# Living in Puebla?



## lavida (Sep 10, 2017)

Hola,

My husband and I have lived in San Miguel for eight years; the vast changes in this city over the years have prompted us to consider selling our home and finding a different kind of life in Mexico. San Miguel has become shockingly expensive, overcrowded with tourists and traffic for its small size, and bursting at the seams with expats. 

We're considering a few places to explore: Puebla, Morelia, Aguascalientes, for starters. We love visiting Mexico City but are doubtful about settling there. I miss being near water but doubt that we could survive the relentless heat and humidity; we do like the higher, cooler altitudes.

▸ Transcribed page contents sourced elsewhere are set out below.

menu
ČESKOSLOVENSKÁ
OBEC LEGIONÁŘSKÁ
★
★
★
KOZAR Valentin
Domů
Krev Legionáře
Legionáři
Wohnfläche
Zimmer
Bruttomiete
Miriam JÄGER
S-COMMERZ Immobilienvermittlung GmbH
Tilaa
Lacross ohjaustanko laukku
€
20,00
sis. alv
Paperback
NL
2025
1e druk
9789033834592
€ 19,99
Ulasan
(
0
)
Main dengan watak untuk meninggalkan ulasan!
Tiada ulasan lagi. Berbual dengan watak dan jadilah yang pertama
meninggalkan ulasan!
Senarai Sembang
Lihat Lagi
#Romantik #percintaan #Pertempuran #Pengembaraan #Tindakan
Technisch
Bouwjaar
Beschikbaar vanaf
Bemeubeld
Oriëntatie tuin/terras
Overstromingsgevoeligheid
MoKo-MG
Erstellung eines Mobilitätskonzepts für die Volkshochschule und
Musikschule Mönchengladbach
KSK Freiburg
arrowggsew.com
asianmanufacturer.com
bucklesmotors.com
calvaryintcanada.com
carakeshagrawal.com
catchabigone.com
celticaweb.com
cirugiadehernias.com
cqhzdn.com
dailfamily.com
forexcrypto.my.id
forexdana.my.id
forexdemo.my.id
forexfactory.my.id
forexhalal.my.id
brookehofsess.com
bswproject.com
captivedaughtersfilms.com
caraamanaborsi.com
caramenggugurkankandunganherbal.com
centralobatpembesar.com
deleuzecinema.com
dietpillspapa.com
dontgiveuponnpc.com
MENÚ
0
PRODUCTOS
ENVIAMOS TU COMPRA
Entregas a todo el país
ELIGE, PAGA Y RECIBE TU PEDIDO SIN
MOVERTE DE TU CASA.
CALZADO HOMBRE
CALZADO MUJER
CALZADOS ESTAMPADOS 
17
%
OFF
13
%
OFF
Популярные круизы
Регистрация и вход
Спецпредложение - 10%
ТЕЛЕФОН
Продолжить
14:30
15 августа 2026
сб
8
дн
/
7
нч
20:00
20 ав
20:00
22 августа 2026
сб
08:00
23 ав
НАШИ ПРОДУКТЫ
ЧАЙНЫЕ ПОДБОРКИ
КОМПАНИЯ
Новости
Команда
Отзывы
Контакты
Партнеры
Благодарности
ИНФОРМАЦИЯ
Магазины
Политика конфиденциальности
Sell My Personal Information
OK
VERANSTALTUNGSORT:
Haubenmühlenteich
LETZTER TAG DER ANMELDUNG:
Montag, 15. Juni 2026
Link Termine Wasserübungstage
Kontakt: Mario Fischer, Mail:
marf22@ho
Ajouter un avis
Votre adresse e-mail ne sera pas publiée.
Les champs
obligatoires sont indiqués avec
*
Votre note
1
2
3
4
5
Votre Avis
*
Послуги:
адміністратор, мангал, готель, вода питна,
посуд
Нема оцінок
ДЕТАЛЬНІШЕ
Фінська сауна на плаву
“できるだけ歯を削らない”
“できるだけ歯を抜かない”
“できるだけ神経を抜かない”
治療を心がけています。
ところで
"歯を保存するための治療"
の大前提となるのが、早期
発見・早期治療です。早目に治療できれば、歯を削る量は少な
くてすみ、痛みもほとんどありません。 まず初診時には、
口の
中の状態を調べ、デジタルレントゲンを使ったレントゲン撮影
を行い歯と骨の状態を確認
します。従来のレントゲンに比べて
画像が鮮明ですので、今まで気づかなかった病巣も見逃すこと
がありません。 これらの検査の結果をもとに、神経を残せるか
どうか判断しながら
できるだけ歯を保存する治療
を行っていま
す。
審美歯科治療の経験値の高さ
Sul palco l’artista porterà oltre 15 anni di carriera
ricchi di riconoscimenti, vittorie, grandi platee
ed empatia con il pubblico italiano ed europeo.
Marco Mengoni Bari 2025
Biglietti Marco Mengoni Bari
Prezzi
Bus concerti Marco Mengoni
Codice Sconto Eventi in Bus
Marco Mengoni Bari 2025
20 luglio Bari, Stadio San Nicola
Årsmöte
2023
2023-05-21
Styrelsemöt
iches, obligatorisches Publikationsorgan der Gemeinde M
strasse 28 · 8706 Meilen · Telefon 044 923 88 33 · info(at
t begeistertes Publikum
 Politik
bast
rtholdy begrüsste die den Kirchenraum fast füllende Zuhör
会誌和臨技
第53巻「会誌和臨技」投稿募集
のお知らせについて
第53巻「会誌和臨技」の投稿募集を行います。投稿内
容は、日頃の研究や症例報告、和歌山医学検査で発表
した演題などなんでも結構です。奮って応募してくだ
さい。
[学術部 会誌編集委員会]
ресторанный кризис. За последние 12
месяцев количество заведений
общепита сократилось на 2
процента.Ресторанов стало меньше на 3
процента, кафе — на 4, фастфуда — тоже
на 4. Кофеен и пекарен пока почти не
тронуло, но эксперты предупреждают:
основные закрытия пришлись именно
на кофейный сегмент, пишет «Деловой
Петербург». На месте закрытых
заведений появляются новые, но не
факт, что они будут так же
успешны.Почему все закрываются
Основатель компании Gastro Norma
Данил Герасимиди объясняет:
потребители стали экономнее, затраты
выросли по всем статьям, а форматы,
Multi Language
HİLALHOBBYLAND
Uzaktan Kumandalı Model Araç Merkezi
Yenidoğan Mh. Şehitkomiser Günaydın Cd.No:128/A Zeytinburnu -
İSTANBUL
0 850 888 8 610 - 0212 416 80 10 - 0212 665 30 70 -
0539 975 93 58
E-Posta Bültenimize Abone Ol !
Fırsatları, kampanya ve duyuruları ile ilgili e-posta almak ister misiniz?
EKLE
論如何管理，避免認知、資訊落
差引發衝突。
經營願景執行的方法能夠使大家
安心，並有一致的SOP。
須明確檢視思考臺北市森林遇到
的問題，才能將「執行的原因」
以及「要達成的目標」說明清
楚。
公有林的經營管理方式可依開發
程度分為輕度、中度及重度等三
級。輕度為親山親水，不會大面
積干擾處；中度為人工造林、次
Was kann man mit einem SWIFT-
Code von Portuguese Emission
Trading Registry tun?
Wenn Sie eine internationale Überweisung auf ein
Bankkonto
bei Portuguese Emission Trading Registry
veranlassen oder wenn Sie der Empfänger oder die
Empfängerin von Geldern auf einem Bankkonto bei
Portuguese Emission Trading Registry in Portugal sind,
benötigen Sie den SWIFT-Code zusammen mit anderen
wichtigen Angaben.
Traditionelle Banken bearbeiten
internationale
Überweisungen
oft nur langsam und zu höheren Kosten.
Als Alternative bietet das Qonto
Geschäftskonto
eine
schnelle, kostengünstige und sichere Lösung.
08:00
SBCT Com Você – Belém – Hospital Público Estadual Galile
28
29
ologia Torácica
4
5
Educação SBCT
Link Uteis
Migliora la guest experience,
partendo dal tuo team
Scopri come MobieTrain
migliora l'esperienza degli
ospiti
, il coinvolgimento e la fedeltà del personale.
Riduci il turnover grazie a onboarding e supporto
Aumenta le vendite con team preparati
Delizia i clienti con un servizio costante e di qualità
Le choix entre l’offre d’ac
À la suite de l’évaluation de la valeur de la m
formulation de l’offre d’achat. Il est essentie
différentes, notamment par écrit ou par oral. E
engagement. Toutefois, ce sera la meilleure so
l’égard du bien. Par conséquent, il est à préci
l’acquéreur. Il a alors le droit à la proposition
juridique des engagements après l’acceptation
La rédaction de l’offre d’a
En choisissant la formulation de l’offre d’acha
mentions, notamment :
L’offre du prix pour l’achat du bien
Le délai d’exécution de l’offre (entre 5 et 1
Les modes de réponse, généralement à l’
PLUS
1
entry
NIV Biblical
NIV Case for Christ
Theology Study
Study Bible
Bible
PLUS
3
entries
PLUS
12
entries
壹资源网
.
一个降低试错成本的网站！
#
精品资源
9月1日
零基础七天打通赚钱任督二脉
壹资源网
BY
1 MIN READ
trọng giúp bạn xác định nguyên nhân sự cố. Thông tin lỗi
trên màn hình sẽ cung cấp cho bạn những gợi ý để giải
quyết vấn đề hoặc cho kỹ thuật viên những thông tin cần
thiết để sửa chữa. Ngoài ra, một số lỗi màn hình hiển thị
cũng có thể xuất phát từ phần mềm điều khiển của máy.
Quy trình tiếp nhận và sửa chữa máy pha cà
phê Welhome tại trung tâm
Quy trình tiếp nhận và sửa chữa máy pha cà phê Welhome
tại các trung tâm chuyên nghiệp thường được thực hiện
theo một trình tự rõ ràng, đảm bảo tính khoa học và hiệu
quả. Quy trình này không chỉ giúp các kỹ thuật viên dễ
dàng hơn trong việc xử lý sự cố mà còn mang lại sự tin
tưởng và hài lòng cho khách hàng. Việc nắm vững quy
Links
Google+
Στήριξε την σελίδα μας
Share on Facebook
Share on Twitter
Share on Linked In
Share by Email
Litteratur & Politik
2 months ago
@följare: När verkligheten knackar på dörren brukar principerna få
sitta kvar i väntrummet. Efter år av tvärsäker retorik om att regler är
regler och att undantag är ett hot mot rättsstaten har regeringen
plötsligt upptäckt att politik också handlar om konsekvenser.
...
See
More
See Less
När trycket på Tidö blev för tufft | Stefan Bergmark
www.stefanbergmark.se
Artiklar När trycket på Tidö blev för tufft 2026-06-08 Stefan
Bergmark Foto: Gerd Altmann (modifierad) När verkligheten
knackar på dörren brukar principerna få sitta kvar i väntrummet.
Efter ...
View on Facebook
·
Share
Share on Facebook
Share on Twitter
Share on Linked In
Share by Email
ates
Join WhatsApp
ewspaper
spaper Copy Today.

We are older and retired but healthy and active. Anyone out there who's living in or knows about life in these places? We'd appreciate any suggestions. 

Mil gracias, 

Lavida


----------



## lagoloo (Apr 12, 2011)

My husband and I moved from CA to San Miguel in 2004. Changes were rapid and your description of them means they escalated even more between the time we left in 2008 and the present.

Since you mentioned "too many expats" you probably wouldn't consider the Lake Chapala area, which has plenty of them. However, they rarely have the same attitude problem I found in SMA. Much more mellow, and the mild weather and huge lake are real pluses, at least for me.

My discomfort with the expats in SMA pertained to a certain snobbishness along with too many ladies (and men) coming there from the states to "find themselves" as self-described artists, writers and such. In fact, they didn't even have an art association and the famous art school was a memory from bygone years. 
Hope you find what you're looking for. Buen Suerte.


----------



## circle110 (Jul 20, 2009)

I haven't lived in any of those cities but I've spent quite a bit of time in both Morelia and Puebla. Morelia was one of our 3 finalists on where to live (along with Guanajuato and Xalapa) and Puebla was right close to making the list. Aguascalientes I have never visited so I can't comment but I sure do want to go make a visit.

I think Morelia would be a great place to live and even though we decided on Guanajuato back at that time, I think I would be very happy living there.


----------



## ElPocho (Aug 25, 2017)

lavida said:


> Hola,
> 
> My husband and I have lived in San Miguel for eight years; the vast changes in this city over the years have prompted us to consider selling our home and finding a different kind of life in Mexico. San Miguel has become shockingly expensive, overcrowded with tourists and traffic for its small size, and bursting at the seams with expats.
> 
> ...


I think you are looking for a Pueblo Magico but somewhat of a city?... Magic seems to something that SMA seems to be loosing, swallowed up by the "bubble" brought by expats. 

Around Morelia is Patzcuaro, and some other towns.

There was a recent thread about San Cristobal de las Casas, I think it is where SMA was about 30 years ago. I'm just guessing, since I have not been there, just speaking in terms of population and isolation.


----------